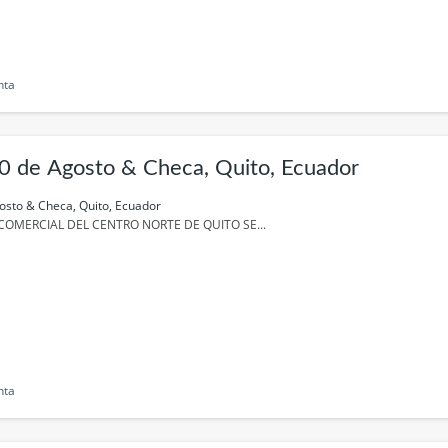
nta
0 de Agosto & Checa, Quito, Ecuador
osto & Checa, Quito, Ecuador
COMERCIAL DEL CENTRO NORTE DE QUITO SE...
nta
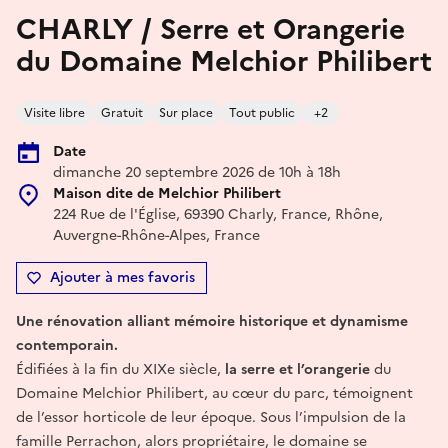
CHARLY / Serre et Orangerie
du Domaine Melchior Philibert
Visite libre
Gratuit
Sur place
Tout public
+2
Date
dimanche 20 septembre 2026 de 10h à 18h
Maison dite de Melchior Philibert
224 Rue de l'Église, 69390 Charly, France, Rhône,
Auvergne-Rhône-Alpes, France
Ajouter à mes favoris
Une rénovation alliant mémoire historique et dynamisme
contemporain.
Édifiées à la fin du XIXe siècle,
la serre et l’orangerie
du
Domaine Melchior Philibert, au cœur du parc, témoignent
de l’essor horticole de leur époque. Sous l’impulsion de la
famille Perrachon, alors propriétaire, le domaine se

========================

_What you will do_. Repeat all entries exactly. Skip the pictures.

_Response_.
nta
0 de Agosto & Checa, Quito, Ecuador
osto & Checa, Quito, Ecuador
COMERCIAL DEL CENTRO NORTE DE QUITO SE...
nta
CHARLY / Serre et Orangerie
du Domaine Melchior Philibert
Visite libre
Gratuit
Sur place
Tout public
+2
Date
dimanche 20 septembre 2026 de 10h à 18h
Maison dite de Melchior Philibert
224 Rue de l'Église, 69390 Charly, France, Rhône,
Auvergne-Rhône-Alpes, France
Ajouter à mes favoris
Une rénovation alliant mémoire historique et dynamisme
contemporain.
Édifiées à la fin du XIXe siècle,
la serre et l’orangerie
du
Domaine Melchior Philibert, au cœur du parc, témoignent
de l’essor horticole de leur époque. Sous l’impulsion de la
famille Perrachon, alors propriétaire, le domaine se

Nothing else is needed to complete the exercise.